Si fa allora crudele il contrasto tra le meraviglie romane e la miseria della prigionia di Maria Stuarda. Le martiri cristiane delle sontuose tele barocche si fondono con le eroine romantiche. Mortimer diventa un esaltato sempre più simile ai giovani artisti del Nord che venivano numerosi a provare emozioni forti sulle sponde del Tevere. Per confortare la prigioniera racconta della sua liberazione spirituale nella città eterna:  "La mia prigione si spalancò; e ad un tratto lo spirito si sentì libero e salutò la bella luce della vita. Giurai di odiare la Bibbia cupa e angusta dei puritani e di adornarmi le tempie di fresche ghirlande, per unirmi lietamente a chi sa esser lieto". Questa brevissima italienische Reise, sotto il velo della finzione letteraria, va al di là dei pur straordinari elogi goethiani di Roma, Schiller vi mescola la gioia panica del mondo classico (cinge "le tempie di fresche ghirlande") con la "serenità" cattolica.

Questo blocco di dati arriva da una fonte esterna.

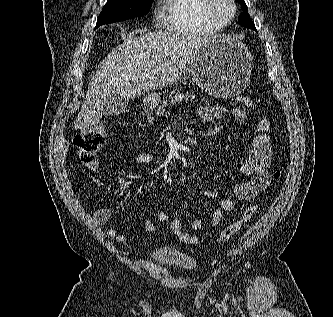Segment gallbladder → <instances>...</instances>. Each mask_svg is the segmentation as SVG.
<instances>
[{"instance_id": "1", "label": "gallbladder", "mask_w": 333, "mask_h": 317, "mask_svg": "<svg viewBox=\"0 0 333 317\" xmlns=\"http://www.w3.org/2000/svg\"><path fill=\"white\" fill-rule=\"evenodd\" d=\"M128 99L121 96H113L103 105L105 115H118L127 108Z\"/></svg>"}]
</instances>
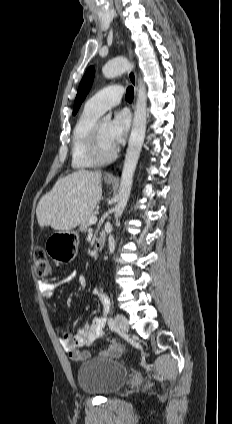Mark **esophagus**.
I'll return each instance as SVG.
<instances>
[{"mask_svg": "<svg viewBox=\"0 0 232 424\" xmlns=\"http://www.w3.org/2000/svg\"><path fill=\"white\" fill-rule=\"evenodd\" d=\"M128 52H129V59L132 62V64H134L133 55H132V51H131L130 48H128ZM128 78H129L131 84L134 87V102H135L136 95H137V76H136V72L133 68L130 69V71L128 72ZM105 177L107 179H115V176L113 175V173H108Z\"/></svg>", "mask_w": 232, "mask_h": 424, "instance_id": "esophagus-1", "label": "esophagus"}]
</instances>
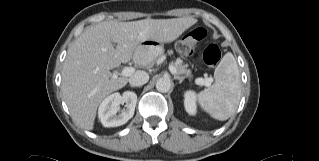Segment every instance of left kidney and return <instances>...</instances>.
Returning <instances> with one entry per match:
<instances>
[{
    "mask_svg": "<svg viewBox=\"0 0 319 161\" xmlns=\"http://www.w3.org/2000/svg\"><path fill=\"white\" fill-rule=\"evenodd\" d=\"M184 107L188 114L195 115L197 112L196 94L194 91L188 90L184 94Z\"/></svg>",
    "mask_w": 319,
    "mask_h": 161,
    "instance_id": "left-kidney-1",
    "label": "left kidney"
}]
</instances>
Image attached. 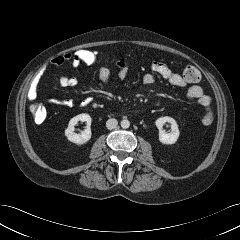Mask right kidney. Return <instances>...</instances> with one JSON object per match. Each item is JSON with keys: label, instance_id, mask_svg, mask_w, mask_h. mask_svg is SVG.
I'll return each instance as SVG.
<instances>
[{"label": "right kidney", "instance_id": "ca27d5eb", "mask_svg": "<svg viewBox=\"0 0 240 240\" xmlns=\"http://www.w3.org/2000/svg\"><path fill=\"white\" fill-rule=\"evenodd\" d=\"M86 122V129L81 132V134H77L74 132L75 130V125L79 122ZM91 122L92 119L90 117V115L86 114V113H82L79 114L75 117H73L68 124V127L65 130V136L67 137V139L72 142L75 143L77 145H83L85 143H87L92 136L91 133Z\"/></svg>", "mask_w": 240, "mask_h": 240}]
</instances>
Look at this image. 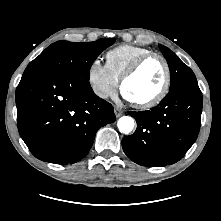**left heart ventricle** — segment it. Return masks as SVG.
Listing matches in <instances>:
<instances>
[{"label":"left heart ventricle","mask_w":221,"mask_h":221,"mask_svg":"<svg viewBox=\"0 0 221 221\" xmlns=\"http://www.w3.org/2000/svg\"><path fill=\"white\" fill-rule=\"evenodd\" d=\"M165 79V69L157 58L148 60L142 68L124 84V91L133 102L146 101L155 96Z\"/></svg>","instance_id":"1"}]
</instances>
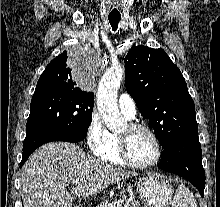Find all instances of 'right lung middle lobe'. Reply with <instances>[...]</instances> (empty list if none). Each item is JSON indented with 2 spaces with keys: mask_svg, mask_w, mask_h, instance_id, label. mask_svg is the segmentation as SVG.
Returning <instances> with one entry per match:
<instances>
[{
  "mask_svg": "<svg viewBox=\"0 0 220 207\" xmlns=\"http://www.w3.org/2000/svg\"><path fill=\"white\" fill-rule=\"evenodd\" d=\"M94 95L61 89H36L27 134L46 131L84 132L92 120Z\"/></svg>",
  "mask_w": 220,
  "mask_h": 207,
  "instance_id": "dd1d6c3e",
  "label": "right lung middle lobe"
}]
</instances>
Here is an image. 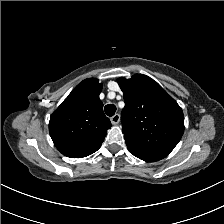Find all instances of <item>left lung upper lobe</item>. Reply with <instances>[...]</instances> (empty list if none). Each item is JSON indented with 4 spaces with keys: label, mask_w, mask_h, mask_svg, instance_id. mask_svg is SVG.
Listing matches in <instances>:
<instances>
[{
    "label": "left lung upper lobe",
    "mask_w": 224,
    "mask_h": 224,
    "mask_svg": "<svg viewBox=\"0 0 224 224\" xmlns=\"http://www.w3.org/2000/svg\"><path fill=\"white\" fill-rule=\"evenodd\" d=\"M118 84L125 100L121 122L126 144L167 156L184 132L181 107L146 75L119 78Z\"/></svg>",
    "instance_id": "1"
}]
</instances>
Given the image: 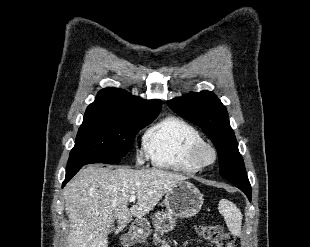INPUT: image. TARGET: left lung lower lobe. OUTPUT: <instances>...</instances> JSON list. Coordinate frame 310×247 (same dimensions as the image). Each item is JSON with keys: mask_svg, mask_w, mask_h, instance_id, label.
I'll return each mask as SVG.
<instances>
[{"mask_svg": "<svg viewBox=\"0 0 310 247\" xmlns=\"http://www.w3.org/2000/svg\"><path fill=\"white\" fill-rule=\"evenodd\" d=\"M228 181H230L233 185H235L240 190H242L248 197L249 201H251V185L249 183L248 177H244L238 180H228Z\"/></svg>", "mask_w": 310, "mask_h": 247, "instance_id": "obj_1", "label": "left lung lower lobe"}]
</instances>
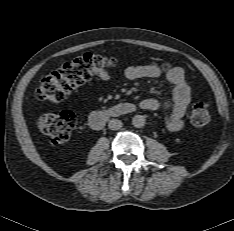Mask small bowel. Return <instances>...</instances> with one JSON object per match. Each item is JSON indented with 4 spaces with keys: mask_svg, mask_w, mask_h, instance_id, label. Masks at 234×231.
<instances>
[{
    "mask_svg": "<svg viewBox=\"0 0 234 231\" xmlns=\"http://www.w3.org/2000/svg\"><path fill=\"white\" fill-rule=\"evenodd\" d=\"M161 70L153 64L129 66L125 70V76L129 80L141 78H157ZM168 81L173 85V101H160L153 98L144 99L139 107L144 110L168 109L170 114L165 120L170 132H178L183 128V117L191 102V90L185 78V72L181 67H172L166 74ZM100 78L104 81L110 79L107 73Z\"/></svg>",
    "mask_w": 234,
    "mask_h": 231,
    "instance_id": "obj_1",
    "label": "small bowel"
}]
</instances>
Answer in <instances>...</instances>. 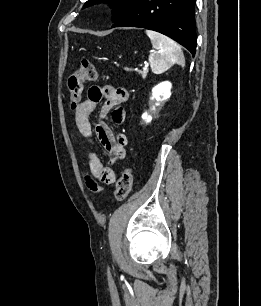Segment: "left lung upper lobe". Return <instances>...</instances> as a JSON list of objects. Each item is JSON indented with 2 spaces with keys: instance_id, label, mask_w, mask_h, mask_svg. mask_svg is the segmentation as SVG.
Segmentation results:
<instances>
[{
  "instance_id": "left-lung-upper-lobe-1",
  "label": "left lung upper lobe",
  "mask_w": 261,
  "mask_h": 306,
  "mask_svg": "<svg viewBox=\"0 0 261 306\" xmlns=\"http://www.w3.org/2000/svg\"><path fill=\"white\" fill-rule=\"evenodd\" d=\"M134 1L135 0H88L84 4V7H88L100 2L109 3V5L113 8L112 20L116 22L127 13Z\"/></svg>"
}]
</instances>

Dopo la metanoia per amore delle immagini, Mortimer si lascia ammaliare dal ritratto della Maria terrena. Allora l'esaltazione si trasforma in impazzimento e la passione del cavaliere coraggioso per la sua regina si cambia in concupiscenza. Forse nel colpo di scena c'è una velenosa critica di Schiller nei confronti dell'estetismo cattolico in voga. Ma la morte del giovane e quella di Maria sembrano cancellare i peccati "estetici" in una specie di poema finale della pietà. Dove il drammaturgo si serve direttamente della liturgia cattolica della confessione e della comunione per rendere solenne il suo dramma. A questo punto lui stesso sembra essere suggestionato dai riti romani. Un'apologia del cattolicesimo, forse involontaria, che nessuna immagine celestiale dei Nazareni riuscirà a eguagliare.